Only the details of the restoration remained to be sorted out. Field Marshal el-Sisi would assume the presidency, the Muslim Brotherhood would weather another generation underground, and Egyptians would bow again under an incompetent authoritarian government that would promise stability and growth while delivering neither. For sixty years, the generals had controlled Egypt, and they'd never managed to provide liberty, economic prosperity, or dignity. On the third anniversary of the revolution, January 25, 2014, Tahrir Square was closed to revolutionaries. Only el-Sisi supporters were allowed, and they threw a grand coronation party funded and organized by the army. First-rate sound system, banners, and refreshments. Dissenters, real or perceived, were beaten. No one had to give an order. The people were fired up enough to do it of their own accord.

Basem had given up on his bigger dreams. His architecture business had dried up. His savings would last another few months. He didn't know how long el-Sisi would permit political life to continue. His dreams of revolution had faded into something much more meager.
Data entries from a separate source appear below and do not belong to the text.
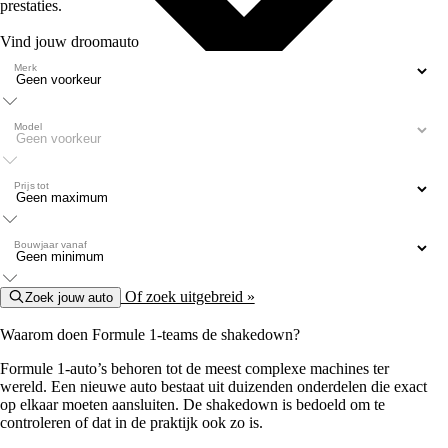
prestaties.
Vind jouw droomauto
Merk
Model
Prijs tot
Bouwjaar vanaf
Of zoek uitgebreid »
Zoek jouw auto
Waarom doen Formule 1-teams de shakedown?
Formule 1-auto’s behoren tot de meest complexe machines ter
wereld. Een nieuwe auto bestaat uit duizenden onderdelen die exact
op elkaar moeten aansluiten. De shakedown is bedoeld om te
controleren of dat in de praktijk ook zo is.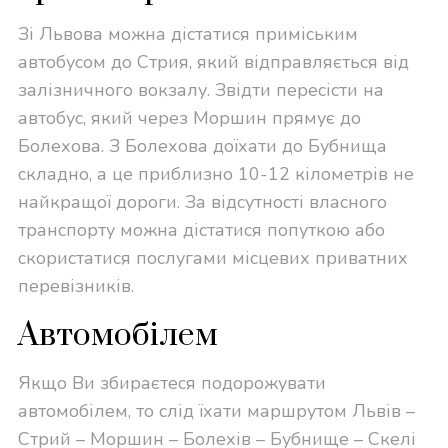
Зі Львова можна дістатися приміським
автобусом до Стрия, який відправляється від
залізничного вокзалу. Звідти пересісти на
автобус, який через Моршин прямує до
Болехова. З Болехова доїхати до Бубнища
складно, а це приблизно 10-12 кілометрів не
найкращої дороги. За відсутності власного
транспорту можна дістатися попуткою або
скористатися послугами місцевих приватних
перевізників.
Автомобілем
Якщо Ви збираєтеся подорожувати
автомобілем, то слід їхати маршрутом Львів –
Стрий – Моршин – Болехів – Бубнище – Скелі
Power lay out of reach, and so did the people. Now all that was left for him was to build something in politics that might serve the next generation: no longer the ambitious blueprint of a revolutionary architect but the workaday routine of an engineer. From now on, he was dedicated to training party
members, giving them management and logistical skills, and a curriculum in social democratic political theory that he had spent a year developing. Many of the other party leaders were lazy, turning up only to give speeches or appear on TV. Basem thought the next opportunity would come in eight years or so, when el-Sisi would be wrapping up his second presidential term. That's when a finely trained political party could compete for elections and public opinion as the Muslim Brotherhood had been able to do in the first rotation after Tahrir.